Start of Data to process

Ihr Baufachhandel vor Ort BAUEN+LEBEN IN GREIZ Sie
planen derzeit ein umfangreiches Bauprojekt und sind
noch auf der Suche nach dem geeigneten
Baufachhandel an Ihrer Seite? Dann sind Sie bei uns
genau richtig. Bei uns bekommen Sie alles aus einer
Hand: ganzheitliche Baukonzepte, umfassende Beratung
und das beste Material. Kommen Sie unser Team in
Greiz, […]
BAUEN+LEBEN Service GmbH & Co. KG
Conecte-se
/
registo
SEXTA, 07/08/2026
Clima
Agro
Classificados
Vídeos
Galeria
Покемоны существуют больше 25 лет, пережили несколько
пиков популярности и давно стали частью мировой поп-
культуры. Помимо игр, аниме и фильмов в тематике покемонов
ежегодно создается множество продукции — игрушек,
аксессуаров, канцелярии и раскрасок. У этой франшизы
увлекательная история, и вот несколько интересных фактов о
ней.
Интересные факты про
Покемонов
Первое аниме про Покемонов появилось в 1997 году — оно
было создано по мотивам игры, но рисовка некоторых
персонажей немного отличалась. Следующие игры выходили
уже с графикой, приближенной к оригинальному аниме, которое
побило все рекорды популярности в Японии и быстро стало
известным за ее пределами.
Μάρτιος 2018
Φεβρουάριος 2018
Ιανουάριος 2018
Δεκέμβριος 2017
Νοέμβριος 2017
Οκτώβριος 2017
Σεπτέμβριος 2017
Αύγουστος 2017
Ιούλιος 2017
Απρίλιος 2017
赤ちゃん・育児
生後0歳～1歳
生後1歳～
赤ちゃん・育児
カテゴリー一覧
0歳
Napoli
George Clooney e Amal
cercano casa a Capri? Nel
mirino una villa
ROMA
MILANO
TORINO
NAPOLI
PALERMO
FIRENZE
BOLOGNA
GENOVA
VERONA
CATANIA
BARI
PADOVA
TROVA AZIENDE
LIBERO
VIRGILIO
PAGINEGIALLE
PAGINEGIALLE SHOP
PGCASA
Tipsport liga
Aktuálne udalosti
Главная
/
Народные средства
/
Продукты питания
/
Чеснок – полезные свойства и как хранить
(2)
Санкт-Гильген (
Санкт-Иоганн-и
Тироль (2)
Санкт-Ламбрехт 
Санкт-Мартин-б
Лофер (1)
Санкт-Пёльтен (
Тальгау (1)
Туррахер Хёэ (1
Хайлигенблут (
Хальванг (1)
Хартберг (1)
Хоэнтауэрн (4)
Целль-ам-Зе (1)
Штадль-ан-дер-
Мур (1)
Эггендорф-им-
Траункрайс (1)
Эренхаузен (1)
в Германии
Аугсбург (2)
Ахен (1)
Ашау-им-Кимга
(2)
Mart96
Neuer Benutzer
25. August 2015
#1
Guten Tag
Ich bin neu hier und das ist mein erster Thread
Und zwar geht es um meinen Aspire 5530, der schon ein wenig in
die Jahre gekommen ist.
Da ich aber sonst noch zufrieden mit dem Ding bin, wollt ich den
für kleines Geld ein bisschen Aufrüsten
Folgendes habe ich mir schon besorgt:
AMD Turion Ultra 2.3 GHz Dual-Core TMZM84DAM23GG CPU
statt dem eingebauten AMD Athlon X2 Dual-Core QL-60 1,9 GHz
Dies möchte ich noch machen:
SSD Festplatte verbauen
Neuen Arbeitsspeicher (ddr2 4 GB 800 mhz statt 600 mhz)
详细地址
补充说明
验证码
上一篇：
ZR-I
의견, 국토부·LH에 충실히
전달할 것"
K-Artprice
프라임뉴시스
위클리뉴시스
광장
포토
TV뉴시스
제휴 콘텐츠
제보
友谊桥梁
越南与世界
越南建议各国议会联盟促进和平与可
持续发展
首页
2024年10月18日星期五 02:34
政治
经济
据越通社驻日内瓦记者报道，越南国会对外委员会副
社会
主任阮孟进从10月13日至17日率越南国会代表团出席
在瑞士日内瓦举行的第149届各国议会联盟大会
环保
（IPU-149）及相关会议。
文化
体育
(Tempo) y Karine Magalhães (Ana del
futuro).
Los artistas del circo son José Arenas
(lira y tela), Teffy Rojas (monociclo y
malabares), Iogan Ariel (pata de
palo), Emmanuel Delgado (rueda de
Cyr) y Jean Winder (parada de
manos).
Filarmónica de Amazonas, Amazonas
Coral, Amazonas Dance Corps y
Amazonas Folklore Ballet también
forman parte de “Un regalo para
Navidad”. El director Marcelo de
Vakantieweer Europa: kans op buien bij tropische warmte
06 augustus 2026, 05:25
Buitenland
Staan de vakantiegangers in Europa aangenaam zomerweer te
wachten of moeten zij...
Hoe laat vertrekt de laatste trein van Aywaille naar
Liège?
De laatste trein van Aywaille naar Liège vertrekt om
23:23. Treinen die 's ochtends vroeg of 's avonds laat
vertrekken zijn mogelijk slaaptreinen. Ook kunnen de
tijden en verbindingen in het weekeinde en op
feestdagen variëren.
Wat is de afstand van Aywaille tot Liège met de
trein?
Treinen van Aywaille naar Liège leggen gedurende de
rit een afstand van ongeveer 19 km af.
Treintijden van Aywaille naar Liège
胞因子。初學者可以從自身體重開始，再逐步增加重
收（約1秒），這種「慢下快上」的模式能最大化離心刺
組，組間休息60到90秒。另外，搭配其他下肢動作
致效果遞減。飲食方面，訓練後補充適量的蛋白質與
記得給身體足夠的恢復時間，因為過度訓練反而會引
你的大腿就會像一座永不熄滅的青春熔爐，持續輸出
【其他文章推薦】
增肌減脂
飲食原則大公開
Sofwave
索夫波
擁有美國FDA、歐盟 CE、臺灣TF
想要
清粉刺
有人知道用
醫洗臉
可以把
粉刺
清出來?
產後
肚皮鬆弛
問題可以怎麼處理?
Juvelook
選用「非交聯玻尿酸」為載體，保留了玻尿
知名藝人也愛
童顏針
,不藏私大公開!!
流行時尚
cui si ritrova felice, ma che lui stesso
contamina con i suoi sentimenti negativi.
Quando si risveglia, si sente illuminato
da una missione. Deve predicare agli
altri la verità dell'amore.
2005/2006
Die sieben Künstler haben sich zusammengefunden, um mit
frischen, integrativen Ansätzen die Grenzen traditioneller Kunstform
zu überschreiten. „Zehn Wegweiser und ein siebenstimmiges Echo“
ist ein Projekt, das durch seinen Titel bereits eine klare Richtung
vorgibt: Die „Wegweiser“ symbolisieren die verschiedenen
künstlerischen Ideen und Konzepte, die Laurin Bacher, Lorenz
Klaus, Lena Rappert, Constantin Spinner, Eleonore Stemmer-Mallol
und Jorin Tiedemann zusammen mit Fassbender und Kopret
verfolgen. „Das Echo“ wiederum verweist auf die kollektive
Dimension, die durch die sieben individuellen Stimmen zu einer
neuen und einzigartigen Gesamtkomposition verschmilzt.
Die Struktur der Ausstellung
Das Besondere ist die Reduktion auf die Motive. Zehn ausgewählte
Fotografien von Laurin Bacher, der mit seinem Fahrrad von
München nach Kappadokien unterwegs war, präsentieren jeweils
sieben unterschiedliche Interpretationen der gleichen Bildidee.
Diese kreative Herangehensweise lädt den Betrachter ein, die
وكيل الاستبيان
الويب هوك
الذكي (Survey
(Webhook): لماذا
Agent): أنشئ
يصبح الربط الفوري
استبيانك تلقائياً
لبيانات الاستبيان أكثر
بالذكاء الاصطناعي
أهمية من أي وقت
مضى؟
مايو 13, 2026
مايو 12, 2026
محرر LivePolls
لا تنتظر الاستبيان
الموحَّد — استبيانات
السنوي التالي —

End of Data to process

* _About this task_
Find the word "Санкт" in the entries. Copy each line that holds it.

* _Answer for this exercise_
Санкт-Гильген (
Санкт-Иоганн-и
Санкт-Ламбрехт 
Санкт-Мартин-б
Санкт-Пёльтен (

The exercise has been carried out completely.